Instructions to follow
Take from the data every line in which the word "MPEG" is found.

[Saved entries]
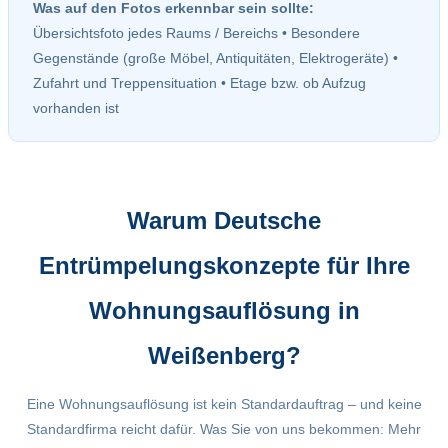
Was auf den Fotos erkennbar sein sollte:
Übersichtsfoto jedes Raums / Bereichs • Besondere
Gegenstände (große Möbel, Antiquitäten, Elektrogeräte) •
Zufahrt und Treppensituation • Etage bzw. ob Aufzug
vorhanden ist
Warum Deutsche
Entrümpelungskonzepte für Ihre
Wohnungsauflösung in
Weißenberg?
Eine Wohnungsauflösung ist kein Standardauftrag – und keine
Standardfirma reicht dafür. Was Sie von uns bekommen: Mehr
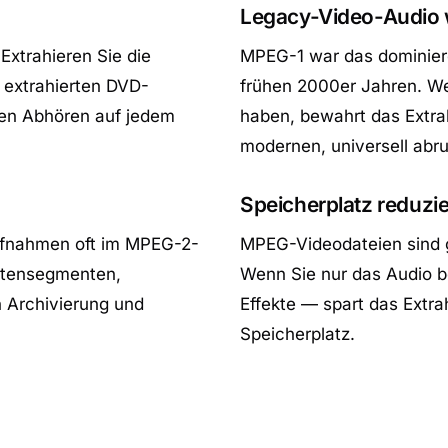
Legacy-Video-Audio w
Extrahieren Sie die
MPEG-1 war das dominier
 extrahierten DVD-
frühen 2000er Jahren. We
len Abhören auf jedem
haben, bewahrt das Extra
modernen, universell abr
Speicherplatz reduzi
ufnahmen oft im MPEG-2-
MPEG-Videodateien sind g
chtensegmenten,
Wenn Sie nur das Audio b
n Archivierung und
Effekte — spart das Extr
Speicherplatz.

Finished exercise
MPEG-1 war das dominier
ufnahmen oft im MPEG-2-
MPEG-Videodateien sind g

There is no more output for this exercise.